Much is made by liberal—and, unfortunately, even some conservative—criminal justice critics who drag out the ‘mass incarceration’ concept to indict America’s prison system for imprisoning more people per 100,000 than even nations like China; but the details of the treatment received by prisoners in Chinese prisons, as noted in this book review from the New York Times, make a mockery of that attempt.

An excerpt.

“Unlike the Russian acronym “gulag,” the Chinese word “laogai” has not been incorporated into English, although the system of “reform through labor” that it describes functions on a far larger scale than the Soviet camps did and continues to thrive. So even if Liao Yiwu’s memoir of his time as a prisoner in that system were a dry recitation of statistics, it would be performing a necessary service.

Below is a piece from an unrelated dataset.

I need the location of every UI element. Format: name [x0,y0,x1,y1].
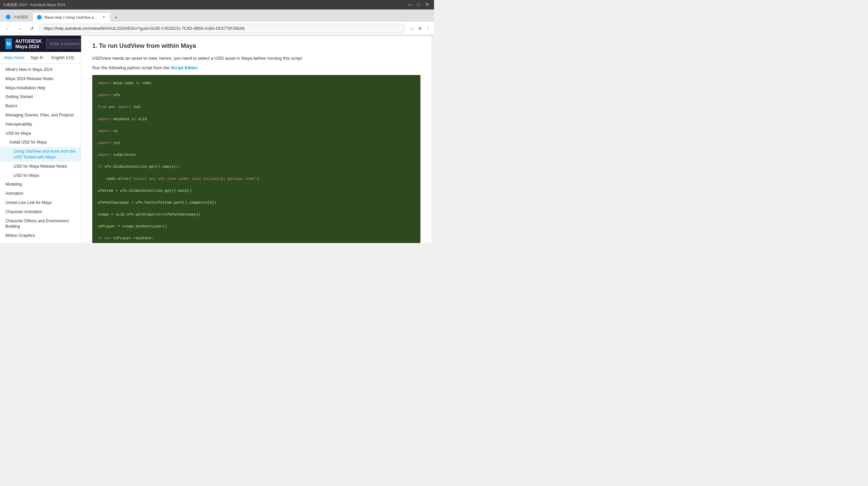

“But Mr. Liao is a poet — he was, in fact, jailed because two poems he wrote in reaction to the massacre of unarmed students in Tiananmen Square in 1989 offended the Communist Party — with a poet’s observant eye and soaring imagination. As a result, “For a Song and a Hundred Songs” is a compelling and harrowing read, full of details about the laogai system and stuffed with portraits of those subjected to it, from politically naïve and idealistic students and Christians to murderers, rapists, thieves and embezzlers.

“Mr. Liao, who is now 54 and living in Berlin, makes clear that until his incarceration he had no interest in politics and was something of a bohemian, wastrel and womanizer. “I was influenced by the American Beat writers like Jack Kerouac and fantasized about aimless wandering,” he writes, a fascination that led both to a penchant for one-night stands and a job as a truck driver on the Sichuan-Tibet highway.

“But the Tiananmen Square massacre galvanized him, and trouble for which he was unprepared soon followed. Arriving at his first detention center, he is shocked and apprehensive when handed a booklet that lists “108 Rare Delicacies,” a menu of torture “dishes” that are “cooked” for recalcitrant prisoners. In “Noodles in a Clear Broth,” for example, “strings of toilet paper are soaked in a bowl of urine, and the inmate is forced to eat the toilet paper and drink the urine.”

“The title of Mr. Liao’s book derives from a later act of highly personalized torture, one not included on that menu. After a particularly sadistic guard caught him singing quietly to himself without authorization, Mr. Liao was ordered to sing 100 songs as punishment; when his voice gave out before he could fulfill that quota, the guard sodomized him with an electric baton.

“I screamed and whimpered in pain like a dog,” Mr. Liao recalled. “The electric current coursed through my flesh and burst out from my neck. I felt like a duck whose feathers were being stripped.” To spite his tormentor, Mr. Liao somehow summoned enough strength to sing a Communist Party anthem.”